NTEU President Kelley Cites List of Serious CBP Issues Jeopardizing National Security

Press Release May 18, 2006

Washington, D.C.—From its misguided program to centralize border inspectional expertise to its inability to adequately staff U.S. ports of entry, the policies of the Bureau of Customs and Border Protection (CBP) are jeopardizing the nation’s security in meaningful ways, the leader of the union representing CBP employees told a key House homeland security subcommittee today.

CBP’s ‘One Face at the Border’ program is not working, National Treasury Employees Union (NTEU) President Colleen M. Kelley said in testimony before the House Homeland Security Subcommittee on Management, Integration and Oversight, adding that Congress must ensure that inspectional expertise is maintained at U.S. border crossings. The subcommittee met to examine Department of Homeland Security personnel and security clearance issues.

The misguided and mismanaged ‘One Face at the Border’ program, President Kelley said, has sought to combine the inspectional expertise of legacy Customs, Immigration and Naturalization and Agriculture Department inspectors into a single port of entry position. Instead, she warned the subcommittee, the result has been a continuing and severe loss of such expertise which “jeopardizes our national security.”

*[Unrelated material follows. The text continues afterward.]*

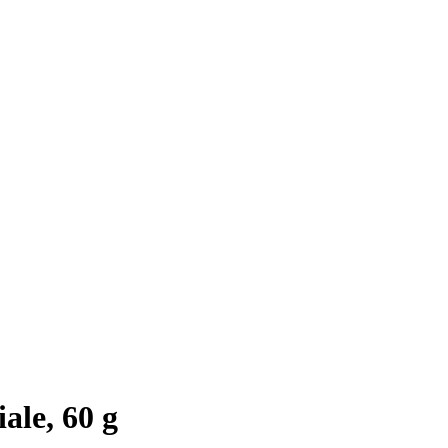
ale, 60 g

On a related matter, the NTEU leader faulted CBP’s staffing decisions at the nation’s 317 air, land and seaports. These critical locations are “woefully understaffed,” she said. The House has called for the addition of 1,200 new CBP Officers over six years—a number President Kelley described as “far short of the need”—and emphasized NTEU’s support for a Senate proposal to add at least another 2,500 CBP Officers to ports of entry.

Moving beyond these pressing issues, the NTEU leader told the subcommittee of the low morale among CBP employees—the main cause of which is the agency’s continued efforts to impose on them a regressive personnel system that would sharply erode employees’ collective bargaining, due process and appeal rights.

NTEU, as lead counsel for all Department of Homeland Security unions, has succeeded twice in winning federal court rulings preventing implementation of the regulations.

But the personnel regulations aren’t the only matter adversely impacting morale, Kelley said. Another is CBP’s misuse of national and internal security arguments to justify actions “that have no security implications,” she told the subcommittee.

Among others such actions, Kelley pointed to a CBP claim that wearing uniforms with shorts was a threat to security and a directive outlawing facial hair and implementing strict limitations on hair styles—both of which were rejected by neutral third-parties after NTEU objected.

“It is particularly disturbing to CBP employees that security concerns are falsely raised on these types of minor issues,” she said, when issues with “real security implications” like the recent controversy involving Dubai Ports World and lack of adequate staffing “go unquestioned by CBP.”

The NTEU leader also noted the failure of CBP to offer its strong support for bipartisan legislation—H.R. 1002—that would provide law enforcement officer (LEO) status for CBP Officers. LEO status is “long overdue for these employees who perform critical law enforcement duties every day,” she said.

NTEU is the largest independent federal union, representing some 150,000 federal workers in 30 agencies and departments, including nearly 16,000 in CBP.